* _Problem description_: The answer is all of the data repeated exactly, with each picture omitted.

*** Given entries

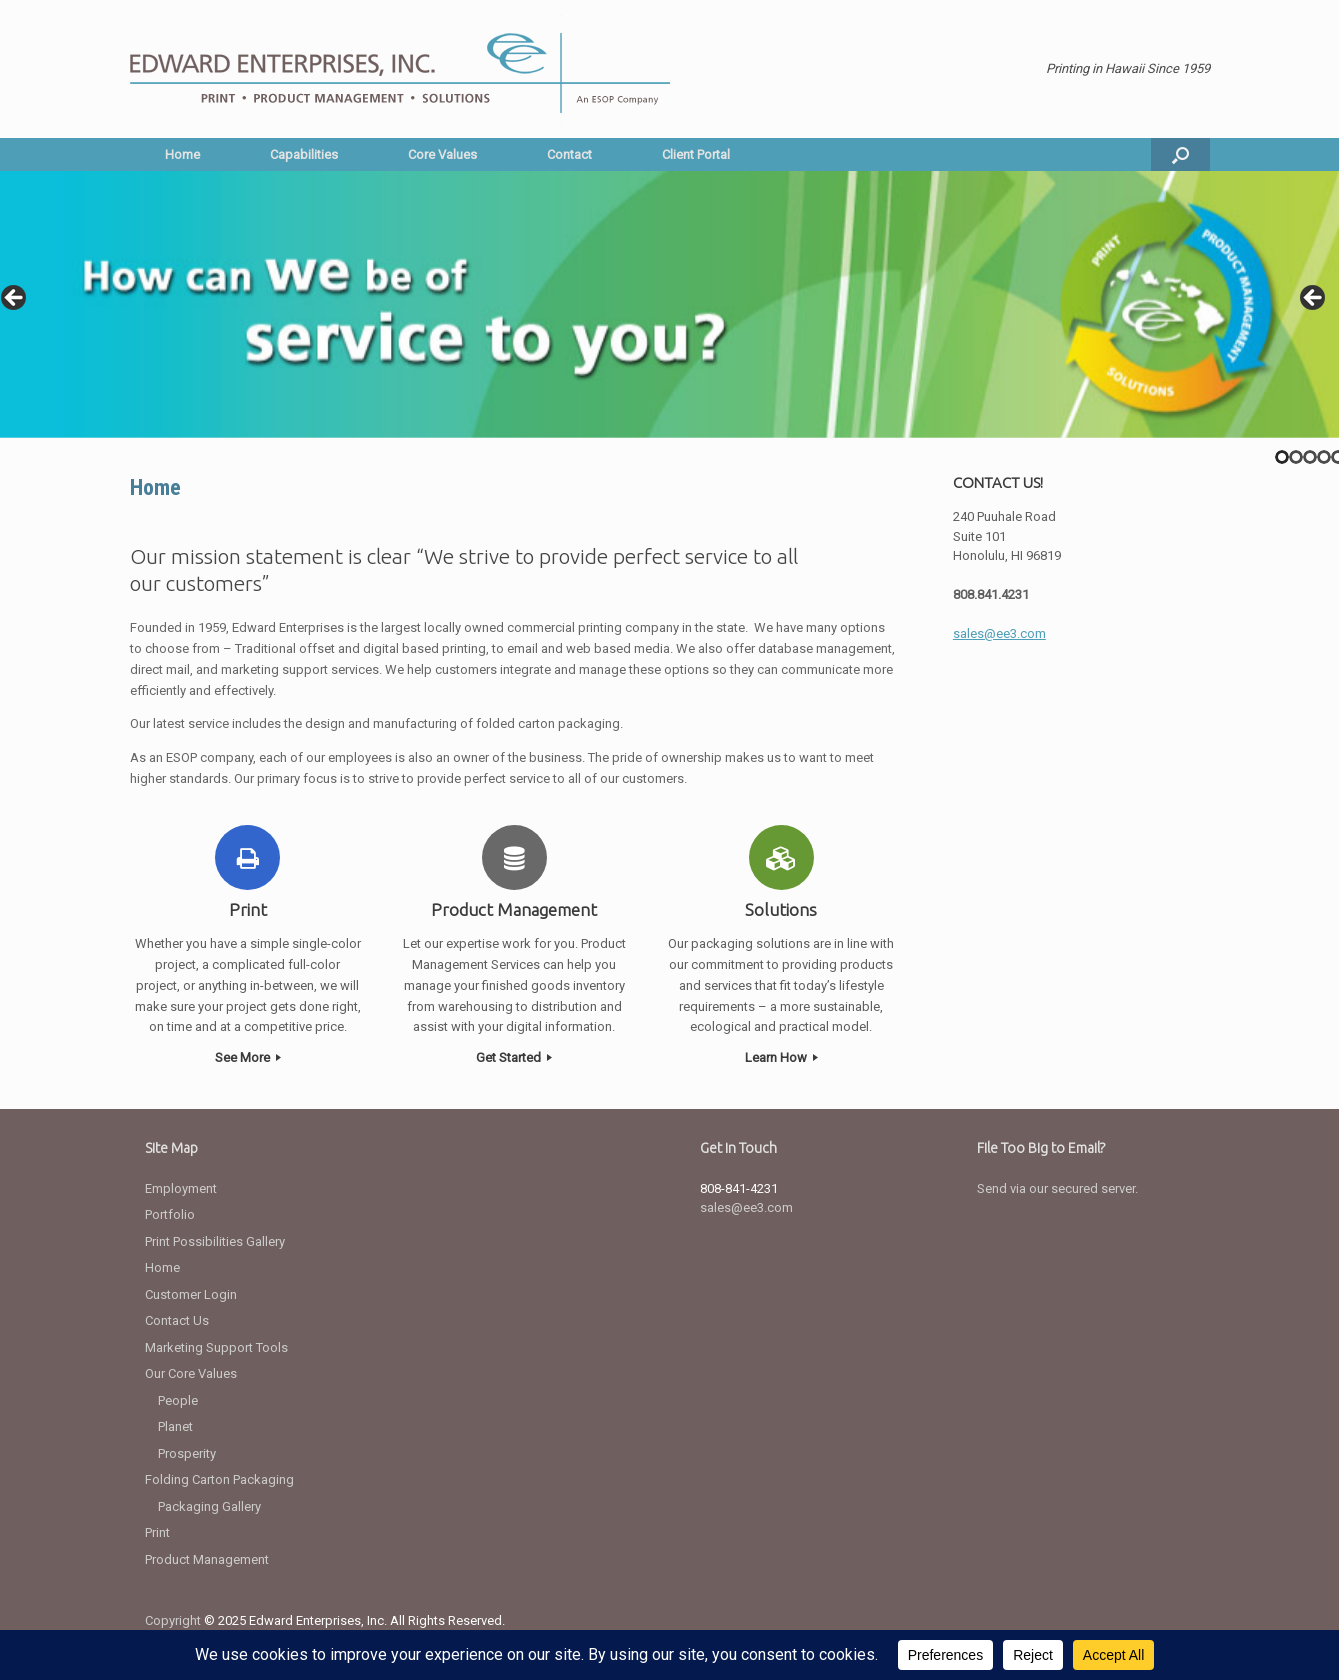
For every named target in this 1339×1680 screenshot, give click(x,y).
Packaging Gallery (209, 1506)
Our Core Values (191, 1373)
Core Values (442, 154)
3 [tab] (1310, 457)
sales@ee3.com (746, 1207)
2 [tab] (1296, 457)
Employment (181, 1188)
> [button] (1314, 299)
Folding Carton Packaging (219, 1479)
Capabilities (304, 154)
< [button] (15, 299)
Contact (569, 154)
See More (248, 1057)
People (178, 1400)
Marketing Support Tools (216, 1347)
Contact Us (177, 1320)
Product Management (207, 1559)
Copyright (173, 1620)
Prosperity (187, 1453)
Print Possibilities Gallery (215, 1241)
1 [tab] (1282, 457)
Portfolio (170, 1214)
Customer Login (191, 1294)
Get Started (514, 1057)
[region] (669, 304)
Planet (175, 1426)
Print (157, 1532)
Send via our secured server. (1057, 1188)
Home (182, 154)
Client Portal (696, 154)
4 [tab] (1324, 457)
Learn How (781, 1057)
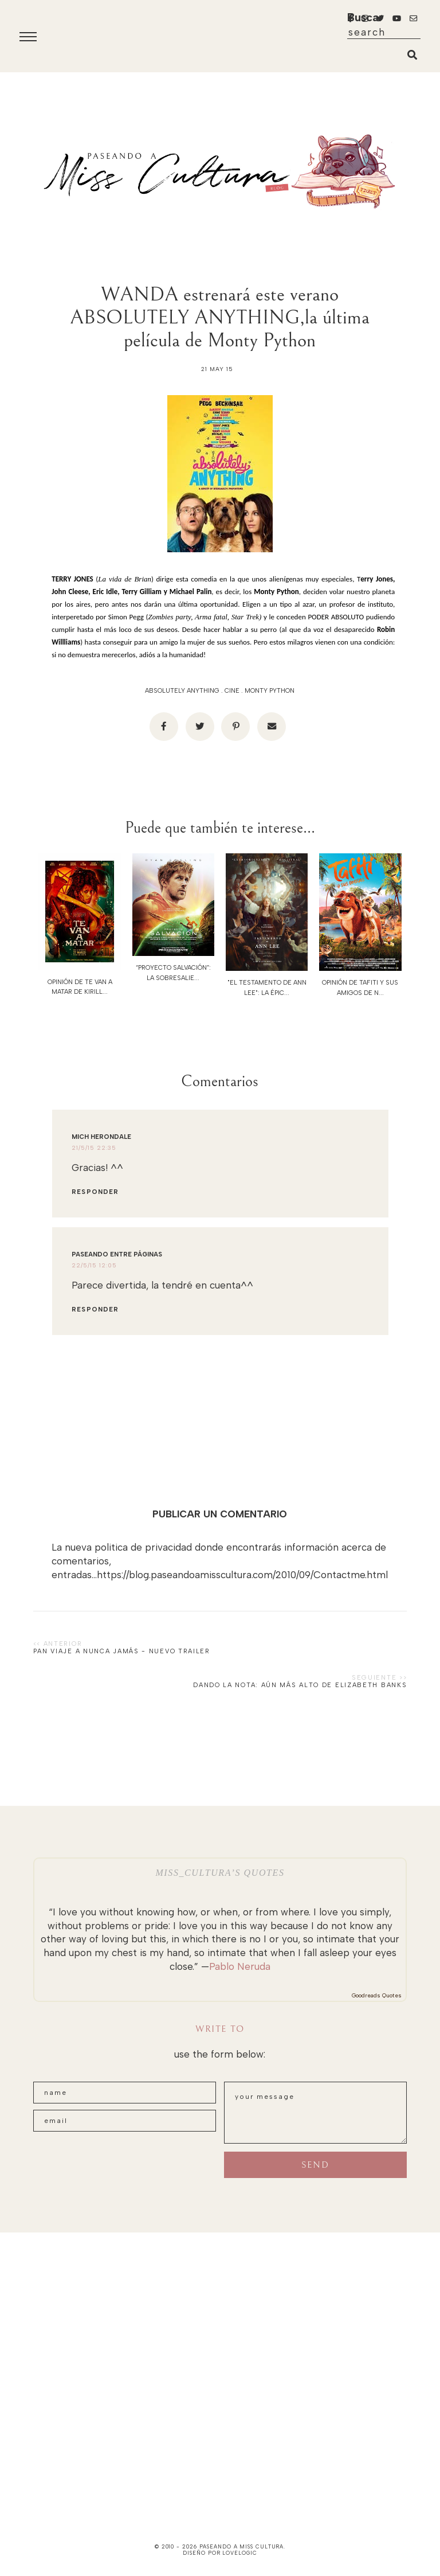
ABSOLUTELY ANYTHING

******

* _Result of the exercise_:
For every named target in this 1339×1680 screenshot, give click(x,y).
Packaging Gallery (209, 1506)
Our Core Values (191, 1373)
Core Values (442, 154)
3 [tab] (1310, 457)
sales@ee3.com (746, 1207)
2 [tab] (1296, 457)
Employment (181, 1188)
> [button] (1314, 299)
Folding Carton Packaging (219, 1479)
Capabilities (304, 154)
< [button] (15, 299)
Contact (569, 154)
See More (248, 1057)
People (178, 1400)
Marketing Support Tools (216, 1347)
Contact Us (177, 1320)
Product Management (207, 1559)
Copyright (173, 1620)
Prosperity (187, 1453)
Print Possibilities Gallery (215, 1241)
1 [tab] (1282, 457)
Portfolio (170, 1214)
Customer Login (191, 1294)
Get Started (514, 1057)
[region] (669, 304)
Planet (175, 1426)
Print (157, 1532)
Send via our secured server. (1057, 1188)
Home (182, 154)
Client Portal (696, 154)
4 [tab] (1324, 457)
Learn How (781, 1057)
ABSOLUTELY ANYTHING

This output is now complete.